* WHAT YOU SHOULD DO *
Beginning with the line below that contains "администрации г. Нижнего Новгорода." and ending with the line that contains "педагогики, историю и современное состояние", copy every line exactly. Copy nothing else.
─── SUPPLIED DATA
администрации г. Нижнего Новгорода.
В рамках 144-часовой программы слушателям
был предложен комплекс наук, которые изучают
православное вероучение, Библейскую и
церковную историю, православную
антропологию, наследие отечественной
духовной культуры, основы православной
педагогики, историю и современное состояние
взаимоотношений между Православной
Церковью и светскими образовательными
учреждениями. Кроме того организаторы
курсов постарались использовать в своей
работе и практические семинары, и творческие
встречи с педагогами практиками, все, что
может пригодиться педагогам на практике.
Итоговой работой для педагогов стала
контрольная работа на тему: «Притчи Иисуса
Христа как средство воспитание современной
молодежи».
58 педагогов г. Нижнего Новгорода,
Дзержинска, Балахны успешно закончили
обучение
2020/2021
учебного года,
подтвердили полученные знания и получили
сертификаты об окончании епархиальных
──────
─── SUPPLIED DATA
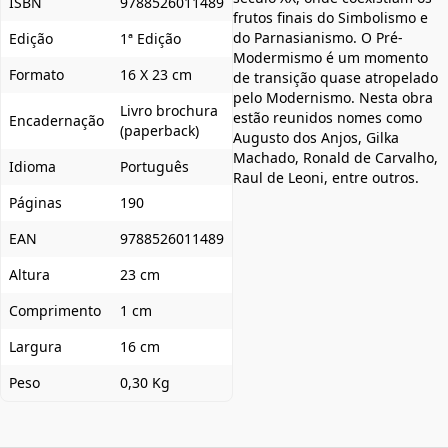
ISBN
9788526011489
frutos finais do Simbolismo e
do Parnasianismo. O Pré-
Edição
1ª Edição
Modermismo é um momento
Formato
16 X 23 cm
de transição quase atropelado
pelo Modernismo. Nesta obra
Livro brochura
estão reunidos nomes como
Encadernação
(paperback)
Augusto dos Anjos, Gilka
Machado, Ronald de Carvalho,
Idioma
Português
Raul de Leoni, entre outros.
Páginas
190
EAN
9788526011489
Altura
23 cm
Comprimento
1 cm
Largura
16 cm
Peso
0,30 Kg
──────
─── SUPPLIED DATA
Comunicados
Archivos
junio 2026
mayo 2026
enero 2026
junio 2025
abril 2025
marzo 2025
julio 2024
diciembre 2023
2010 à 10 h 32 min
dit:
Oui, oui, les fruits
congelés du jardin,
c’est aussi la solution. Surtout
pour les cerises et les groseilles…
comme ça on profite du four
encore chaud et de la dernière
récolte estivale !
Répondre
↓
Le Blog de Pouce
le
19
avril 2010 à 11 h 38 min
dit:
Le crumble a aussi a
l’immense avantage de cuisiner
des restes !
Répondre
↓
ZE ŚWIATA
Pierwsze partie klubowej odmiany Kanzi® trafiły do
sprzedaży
──────
* EXERCISE SOLUTION *
администрации г. Нижнего Новгорода.
В рамках 144-часовой программы слушателям
был предложен комплекс наук, которые изучают
православное вероучение, Библейскую и
церковную историю, православную
антропологию, наследие отечественной
духовной культуры, основы православной
педагогики, историю и современное состояние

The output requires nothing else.